Mme Séguin : C'est une bonne question. Il est très important, avant de faire quelque appui pour un investissement à l'étranger, qu'EDC détermine les assises au Canada. Il faut que cette entreprise soit fonctionnelle et qu'elle ait sa maison mère, son marché et ses employés au Canada. La vision que l'on voit, c'est une extension de cette économie. Il y a un marché à servir au Canada. Si c'est un producteur de fromage, par exemple, qui veut exporter au Mexique, parce qu'il y a un très bon marché, il est difficile d'exporter ce fromage compte tenu des conditions. Cette entreprise songe peut-être, pour procéder à l'extension de l'entreprise canadienne, d'aller au Mexique et d'y investir. Avec cette assise canadienne importante, qui doit demeurer pour obtenir notre appui, ensuite, pour ouvrir une nouvelle usine à l'étranger, acheter de l'équipement, toujours en fonction de sa capacité financière, c'est de cette façon que l'on peut intervenir et offrir du financement à cette entreprise.

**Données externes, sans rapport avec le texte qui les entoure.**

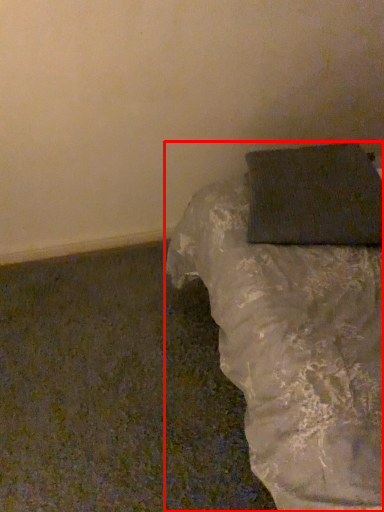 Question: From the image's perspective, where is furniture (annotated by the red box) located in relation to wrapping paper in the image?

Choices:
 (A) below
 (B) above

Answer: (A) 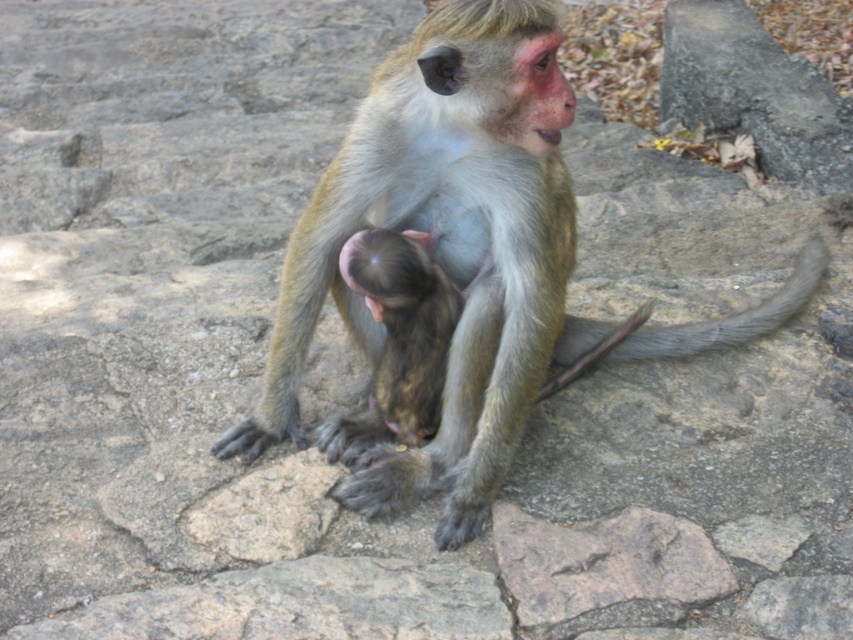 You are a researcher studying the behavior of monkeys in their natural habitat. You observe a monkey sitting on a stone surface and notice a specific point at coordinates (445, 248). Based on the scene, can you determine which part of the monkey this point corresponds to?

The point at coordinates (445, 248) is located on the green fur monkey at center, which is the adult macaque. This suggests the point is on the adult monkey, possibly near its chest where the baby monkey is nestled.

You are a wildlife photographer trying to capture a clear photo of both the green fur monkey at center and the soft fur monkey at center. Given that your camera has a depth of field that can focus on objects within a 4 inch range, will you be able to get both monkeys in focus at the same time?

The green fur monkey at center is 5.03 inches away from the soft fur monkey at center. Since the distance between them exceeds the camera lens depth of field range of 4 inches, it will be challenging to have both monkeys in focus simultaneously in the photo. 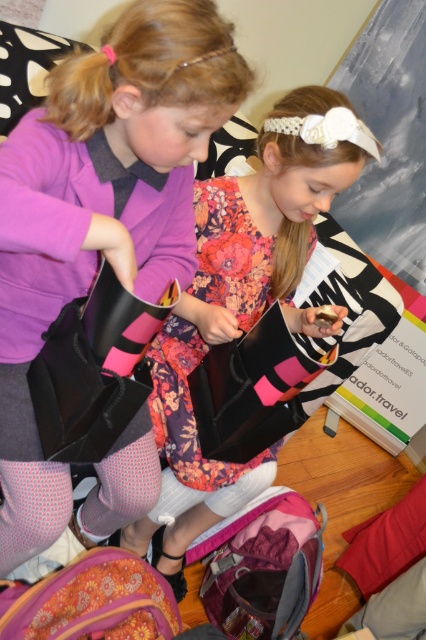 From the picture: You are standing in a room and see the matte black bag at center. If you want to grab it without moving your feet, can you reach it?

The matte black bag at center is 27.17 inches from viewer, so yes, you can reach it without moving your feet since it is within arm reach.

You are standing in the room and see two points marked in the image. Which point, point (60, 144) or point (288, 161), is closer to you?

Point (60, 144) is closer to the viewer than point (288, 161).

You are helping organize a clothing store and need to decide where to place the matte black bag at center and the floral fabric dress at center. Since the store has limited vertical space, which item should be placed on the lower shelf to ensure both items are visible?

The matte black bag at center is not as tall as the floral fabric dress at center, so the shorter matte black bag at center should be placed on the lower shelf to ensure both items are visible while accommodating the dress on a higher shelf. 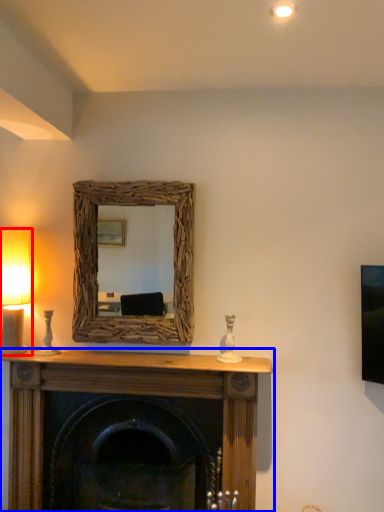 Question: Which of the following is the farthest to the observer, table lamp (highlighted by a red box) or fireplace (highlighted by a blue box)?

Choices:
 (A) table lamp
 (B) fireplace

Answer: (A) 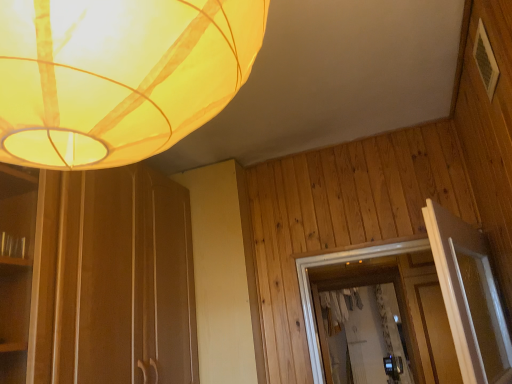 Question: Could you tell me if white textured frame at upper right is facing translucent yellow fabric lampshade at upper left?

Choices:
 (A) no
 (B) yes

Answer: (A)

Question: Does white textured frame at upper right lie in front of translucent yellow fabric lampshade at upper left?

Choices:
 (A) no
 (B) yes

Answer: (A)

Question: Is white textured frame at upper right oriented away from translucent yellow fabric lampshade at upper left?

Choices:
 (A) yes
 (B) no

Answer: (B)

Question: Does white textured frame at upper right appear on the left side of translucent yellow fabric lampshade at upper left?

Choices:
 (A) no
 (B) yes

Answer: (A)

Question: Is white textured frame at upper right far from translucent yellow fabric lampshade at upper left?

Choices:
 (A) no
 (B) yes

Answer: (B)

Question: Is translucent yellow fabric lampshade at upper left completely or partially inside white textured frame at upper right?

Choices:
 (A) yes
 (B) no

Answer: (B)

Question: Can we say translucent yellow fabric lampshade at upper left lies outside white textured frame at upper right?

Choices:
 (A) yes
 (B) no

Answer: (A)

Question: Is white textured frame at upper right at the back of translucent yellow fabric lampshade at upper left?

Choices:
 (A) yes
 (B) no

Answer: (B)

Question: Is translucent yellow fabric lampshade at upper left next to white textured frame at upper right and touching it?

Choices:
 (A) no
 (B) yes

Answer: (A)

Question: Is translucent yellow fabric lampshade at upper left facing towards white textured frame at upper right?

Choices:
 (A) yes
 (B) no

Answer: (B)

Question: Considering the relative sizes of translucent yellow fabric lampshade at upper left and white textured frame at upper right in the image provided, is translucent yellow fabric lampshade at upper left thinner than white textured frame at upper right?

Choices:
 (A) yes
 (B) no

Answer: (B)

Question: From the image's perspective, is translucent yellow fabric lampshade at upper left beneath white textured frame at upper right?

Choices:
 (A) no
 (B) yes

Answer: (B)

Question: Would you say white textured frame at upper right is to the left or to the right of translucent yellow fabric lampshade at upper left in the picture?

Choices:
 (A) right
 (B) left

Answer: (A) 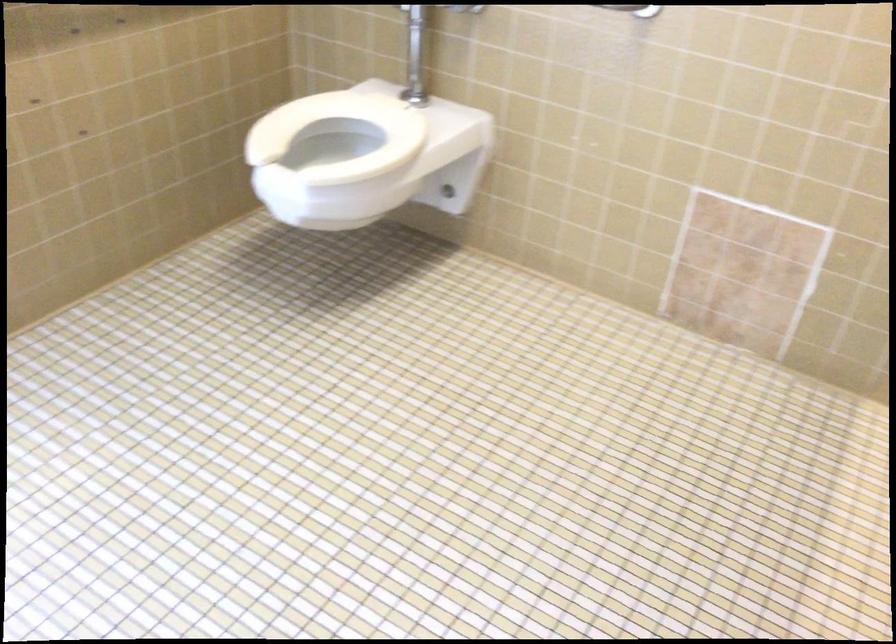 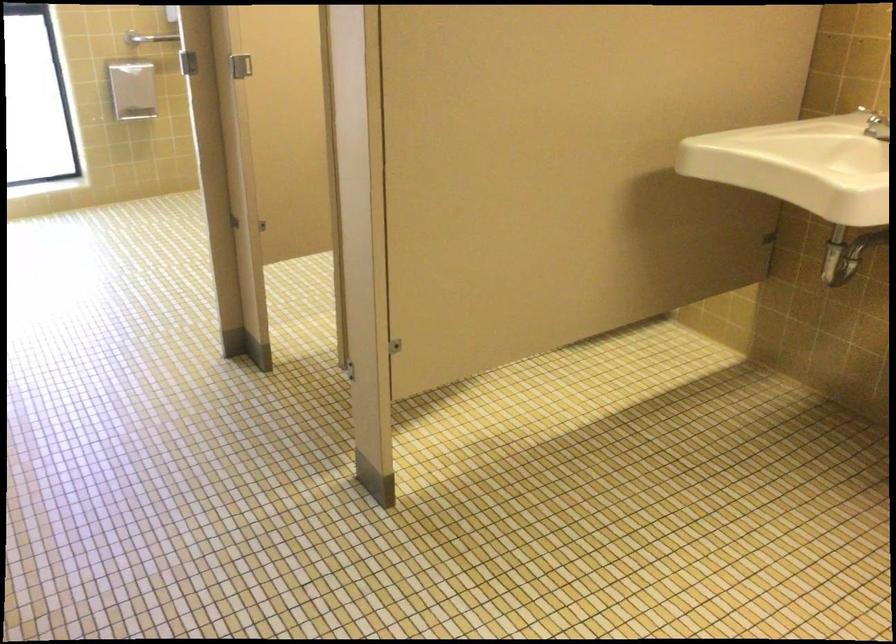 The images are taken continuously from a first-person perspective. In which direction are you moving?

The cameraman walked toward right, backward. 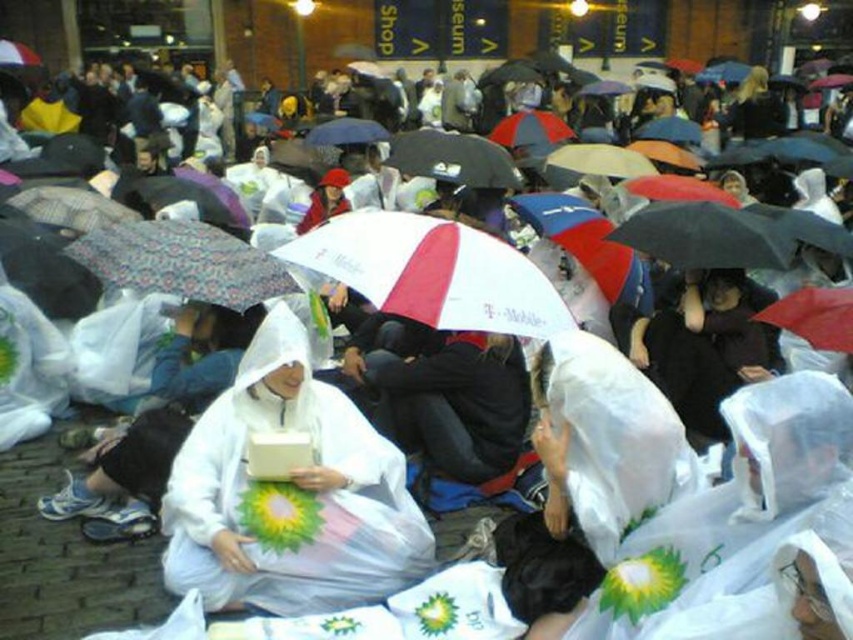 Does white matte raincoat at center have a larger size compared to whitematerialumbrella at center?

Actually, white matte raincoat at center might be smaller than whitematerialumbrella at center.

In the scene shown: Is white matte raincoat at center above whitematerialumbrella at center?

Incorrect, white matte raincoat at center is not positioned above whitematerialumbrella at center.

Is point (189, 536) positioned after point (488, 262)?

No.

The width and height of the screenshot is (853, 640). Identify the location of white matte raincoat at center. (289, 496).

Does white matte raincoat at center appear on the right side of patterned fabric umbrella at center?

Yes, white matte raincoat at center is to the right of patterned fabric umbrella at center.

Does white matte raincoat at center have a larger size compared to patterned fabric umbrella at center?

Yes, white matte raincoat at center is bigger than patterned fabric umbrella at center.

This screenshot has width=853, height=640. I want to click on white matte raincoat at center, so click(x=289, y=496).

Between point (416, 276) and point (260, 278), which one is positioned behind?

The point (260, 278) is behind.

Locate an element on the screen. whitematerialumbrella at center is located at coordinates (433, 273). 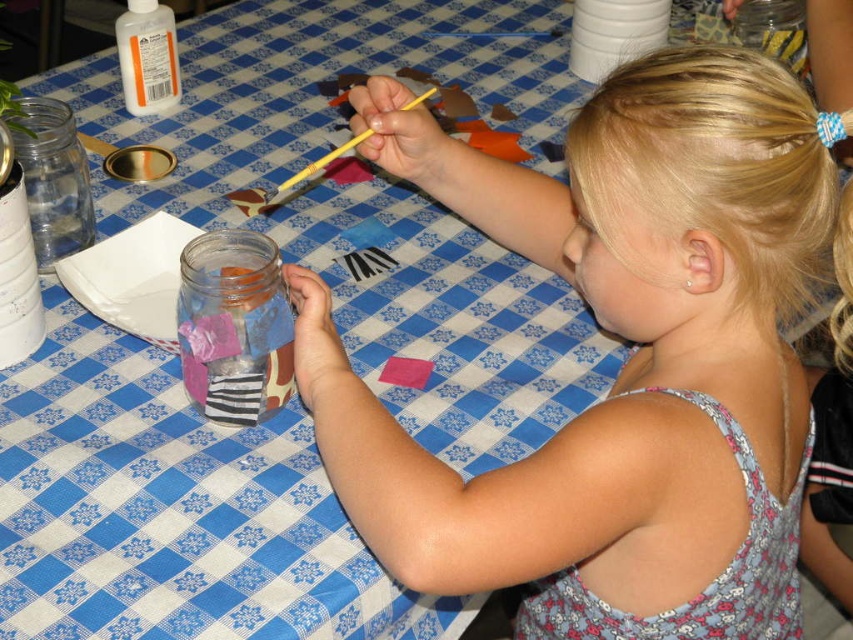 The child is painting a transparent glass jar at center. There is a point at coordinates (234, 326). Where exactly is this point located?

The point at coordinates (234, 326) is on the transparent glass jar at center.

You are standing at the table where the child is painting the glass jar. You need to place a sticker on the table at the point that is closer to you. Which point should you choose between point (x=512, y=500) and point (x=76, y=156)?

Point (x=76, y=156) is closer to you because it is behind point (x=512, y=500). Since the point in front is farther away, the one behind would be closer to your position at the table.

Looking at this image, you are a photographer standing at a certain distance from the scene. You want to take a closeup photo of the blonde hair at upper right. The camera requires the subject to be at least 50 centimeters away to focus properly. Is the current distance sufficient?

The blonde hair at upper right is 51.93 centimeters from the camera, which is more than the required 50 centimeters, so the distance is sufficient for the camera to focus properly.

Le sénateur Robichaud : Elle doit maintenir ses opérations; vous dites qu'elle doit avoir des assises au pays.
Mme Séguin : Absolument.
M. Deschenes : Les bénéfices pour le Canada sont l'un des critères qui sont les plus importants pour Exportation et développement Canada. C'est ce qui nous oriente dans nos décisions. Si, dans votre exemple, il n'y avait pas de bénéfice pour le Canada, EDC, par définition, ne serait pas intéressée à participer à cette transaction. C'est l'un des critères importants. Cela fait partie des premières questions que l'on se pose; il faut qu'il y ait des bénéfices supplémentaires pour le Canada pour que nous soyons impliqués dans une transaction.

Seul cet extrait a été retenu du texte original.